Cependant, il y a un défi majeur : la lumière réfléchie par une planète est extrêmement faible par rapport à l’éclat de son étoile hôte. Détecter la lumière réfléchie d’une planète revient en effet à essayer de capter la lueur d’une luciole à proximité du faisceau lumineux d’un projecteur.
Les astronomes ont donc adopté l’utilisation de « masques » (coronographes) pour occultation afin de bloquer l’éclat central d’une étoile et ainsi observer les éventuelles planètes qui l’entourent. Cette technique a déjà été appliquée pour étudier directement des planètes gazeuses massives en orbite autour d’étoiles, mais elle n’a pas encore été pleinement exploitée pour les mondes de taille terrestre.
Le Télescope géant européen
Dans le cadre de ces travaux, les chercheurs ont exploré le potentiel du Télescope géant européen, actuellement en construction au nord du Chili, et notamment de son instrument HARMONI. Pour rappel, ce télescope est un projet ambitieux mené par l’Observatoire européen austral (ESO). Il s’agit d’un télescope optique et infrarouge de 39 m de diamètre conçu pour être le plus grand télescope au monde dans sa catégorie. L’ELT (pour Extremely Large Telescope en anglais) est positionné pour jouer un rôle majeur dans l’avancement de l’astronomie observationnelle, offrant des capacités inégalées pour l’étude des exoplanètes, des galaxies lointaines, des supernovae et bien plus encore.
Dans le cadre de l’ELT, le spectrographe de champ intégral optique monolithique et proche infrarouge à haute résolution angulaire (HARMONI) est une pièce maîtresse. HARMONI est en effet conçu pour fournir des données spectrales haute résolution dans le domaine optique et proche infrarouge. Il s’agit d’un instrument polyvalent qui offre des capacités d’imagerie, de spectroscopie et de polarimétrie, le tout combiné avec une résolution angulaire élevée. Il permettra surtout aux astronomes d’explorer en détail la composition chimique, la dynamique et d’autres caractéristiques des objets célestes.

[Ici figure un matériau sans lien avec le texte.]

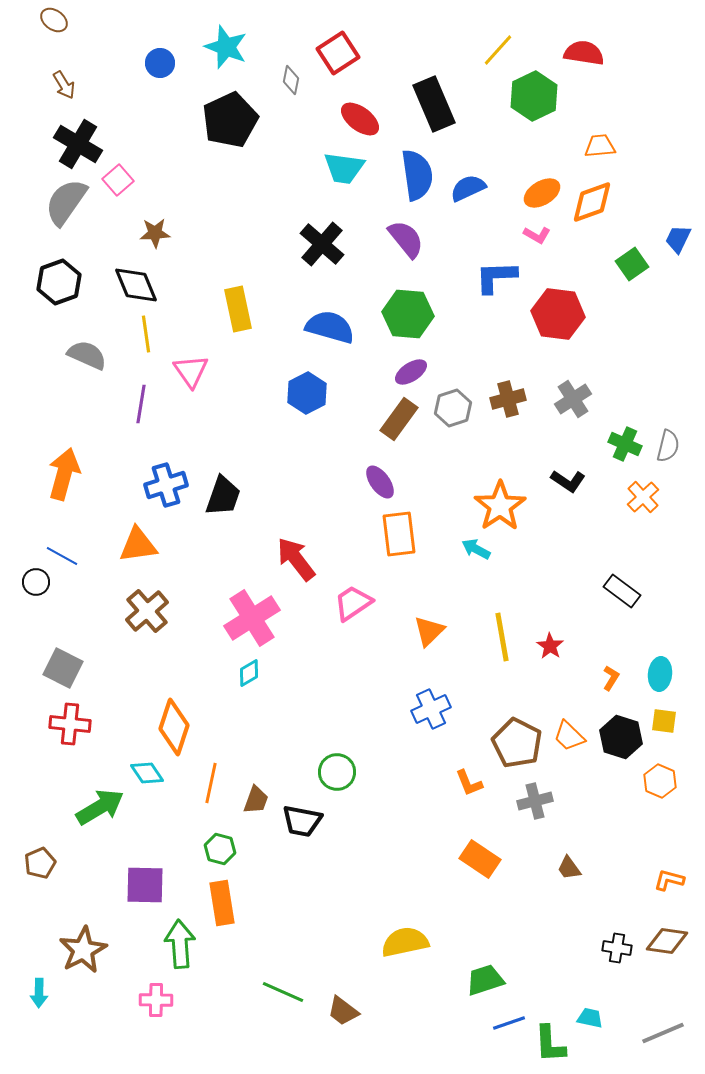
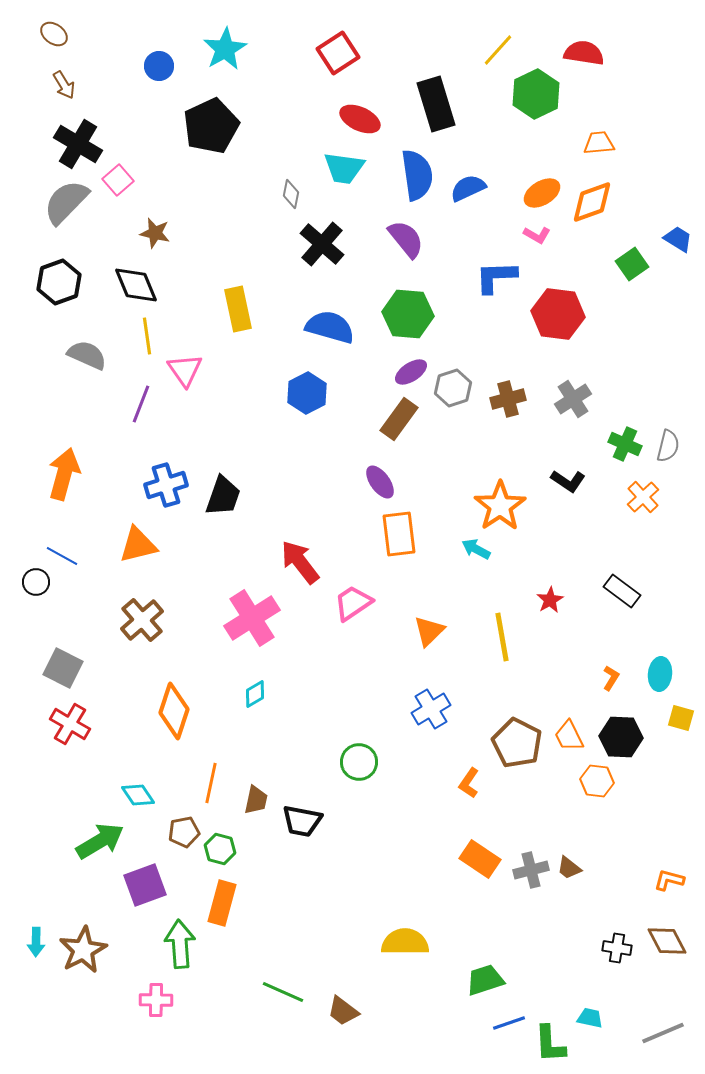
brown ellipse at (54, 20): moved 14 px down
cyan star at (226, 47): moved 1 px left, 2 px down; rotated 21 degrees clockwise
blue circle at (160, 63): moved 1 px left, 3 px down
gray diamond at (291, 80): moved 114 px down
green hexagon at (534, 96): moved 2 px right, 2 px up
black rectangle at (434, 104): moved 2 px right; rotated 6 degrees clockwise
red ellipse at (360, 119): rotated 12 degrees counterclockwise
black pentagon at (230, 120): moved 19 px left, 6 px down
orange trapezoid at (600, 146): moved 1 px left, 3 px up
gray semicircle at (66, 202): rotated 9 degrees clockwise
brown star at (155, 233): rotated 16 degrees clockwise
blue trapezoid at (678, 239): rotated 96 degrees clockwise
yellow line at (146, 334): moved 1 px right, 2 px down
pink triangle at (191, 371): moved 6 px left, 1 px up
purple line at (141, 404): rotated 12 degrees clockwise
gray hexagon at (453, 408): moved 20 px up
orange triangle at (138, 545): rotated 6 degrees counterclockwise
red arrow at (296, 559): moved 4 px right, 3 px down
brown cross at (147, 611): moved 5 px left, 9 px down
red star at (550, 646): moved 46 px up; rotated 8 degrees clockwise
cyan diamond at (249, 673): moved 6 px right, 21 px down
blue cross at (431, 709): rotated 6 degrees counterclockwise
yellow square at (664, 721): moved 17 px right, 3 px up; rotated 8 degrees clockwise
red cross at (70, 724): rotated 24 degrees clockwise
orange diamond at (174, 727): moved 16 px up
orange trapezoid at (569, 736): rotated 20 degrees clockwise
black hexagon at (621, 737): rotated 15 degrees counterclockwise
green circle at (337, 772): moved 22 px right, 10 px up
cyan diamond at (147, 773): moved 9 px left, 22 px down
orange hexagon at (660, 781): moved 63 px left; rotated 16 degrees counterclockwise
orange L-shape at (469, 783): rotated 56 degrees clockwise
brown trapezoid at (256, 800): rotated 8 degrees counterclockwise
gray cross at (535, 801): moved 4 px left, 69 px down
green arrow at (100, 807): moved 34 px down
brown pentagon at (40, 863): moved 144 px right, 31 px up; rotated 12 degrees clockwise
brown trapezoid at (569, 868): rotated 16 degrees counterclockwise
purple square at (145, 885): rotated 21 degrees counterclockwise
orange rectangle at (222, 903): rotated 24 degrees clockwise
brown diamond at (667, 941): rotated 54 degrees clockwise
yellow semicircle at (405, 942): rotated 12 degrees clockwise
cyan arrow at (39, 993): moved 3 px left, 51 px up
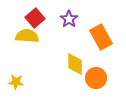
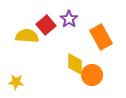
red square: moved 11 px right, 7 px down
orange circle: moved 4 px left, 3 px up
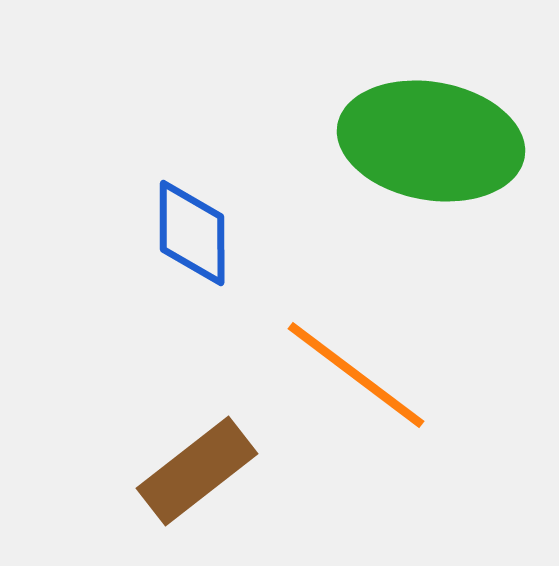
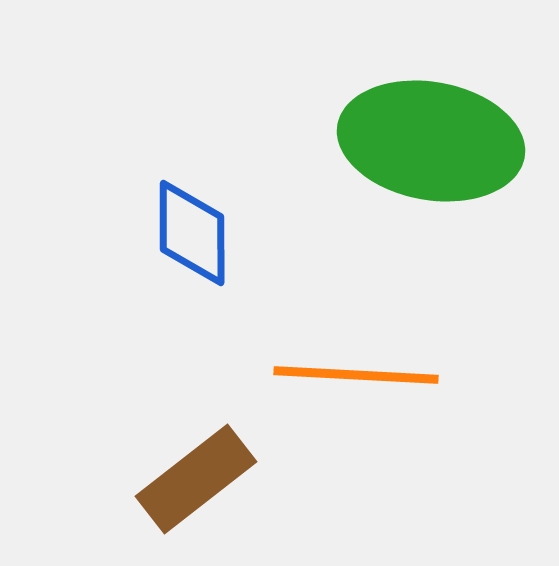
orange line: rotated 34 degrees counterclockwise
brown rectangle: moved 1 px left, 8 px down
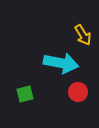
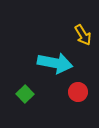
cyan arrow: moved 6 px left
green square: rotated 30 degrees counterclockwise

Quelques ajustements nécessaires
Pour cette étude, les chercheurs ont simulé des observations de Proxima Centauri en utilisant un effet de masquage pour isoler la lumière de son exoplanète. La question centrale était donc de savoir si HARMONI pouvait ou non recueillir suffisamment de données à haute résolution pour détecter d’éventuelles molécules biogéniques.
Il en est finalement ressorti que ce n’était pas le cas dans la configuration actuelle proposée, car le coronographe est trop vaste, ce qui obstrue ainsi la majeure partie de la lumière en provenance de l’exoplanète. Cependant, les chercheurs ont identifié une possibilité de modification de sa configuration de manière à permettre l’étude de l’atmosphère de Proxima Centauri B.
Bien que ces modifications ne soient ni simples ni économiques, elles pourraient être justifiées si l’on considère que Proxima Centauri B est une candidate de choix sur la liste restreinte des mondes que nous envisageons de visiter en premier lors de l’envoi de sondes au-delà de notre Système solaire. La perspective de découvrir une vie potentielle placerait cette exoplanète voisine en tête de nos priorités d’exploration interstellaire. Il va toutefois falloir se montrer patients, car l’inauguration de ce télescope, prévue initialement en 2024, est finalement programmée pour 2027.